18: common electrode 42: liquid crystal panel

44: gate driver 46: data driver

48: timing controller 50: common voltage generator

BACKGROUND OF THE INVENTION 1. Field of the Invention The present invention relates to a liquid crystal display device and a driving method thereof, and more particularly, to a liquid crystal display device and a driving method thereof capable of expanding a viewing angle by generating a relatively high driving voltage.

In general, a liquid crystal display (LCD) displays an image by adjusting light transmittance of liquid crystal cells according to a video signal.

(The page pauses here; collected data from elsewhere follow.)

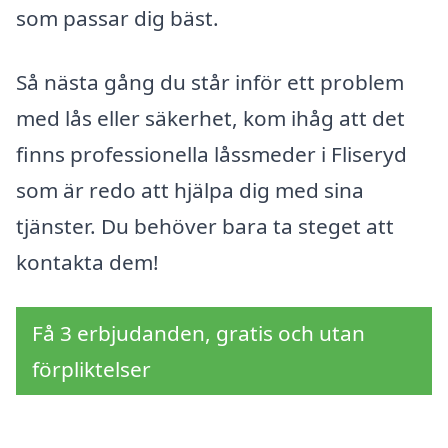
som passar dig bäst.
Så nästa gång du står inför ett problem
med lås eller säkerhet, kom ihåg att det
finns professionella låssmeder i Fliseryd
som är redo att hjälpa dig med sina
tjänster. Du behöver bara ta steget att
kontakta dem!
Få 3 erbjudanden, gratis och utan
förpliktelser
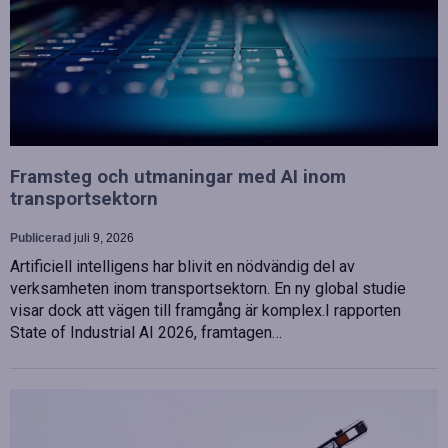
Framsteg och utmaningar med AI inom
transportsektorn
Publicerad
juli 9, 2026
Artificiell intelligens har blivit en nödvändig del av
verksamheten inom transportsektorn. En ny global studie
visar dock att vägen till framgång är komplex.I rapporten
State of Industrial AI 2026, framtagen…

Such liquid crystal displays have advantages of small size, thinness, and low power consumption. Among the liquid crystal display devices, an active matrix type in which switching elements are provided for each liquid crystal cell is suitable for displaying a moving image. In an active matrix liquid crystal display device, a thin film transistor (TFT) is mainly used as a switching element.

In an active matrix type liquid crystal display, an image corresponding to a video signal such as a television signal is displayed on a pixel (Picture Element or Pixel) arranged at each intersection of gate lines and data lines. Each of the pixels includes a liquid crystal cell that adjusts light transmission amount according to the voltage level of the data signal from the data line. The thin film transistor is installed at the intersection of the gate lines and the data lines to switch the data signal to be transmitted to the liquid crystal cell in response to the scan signal from the gate line.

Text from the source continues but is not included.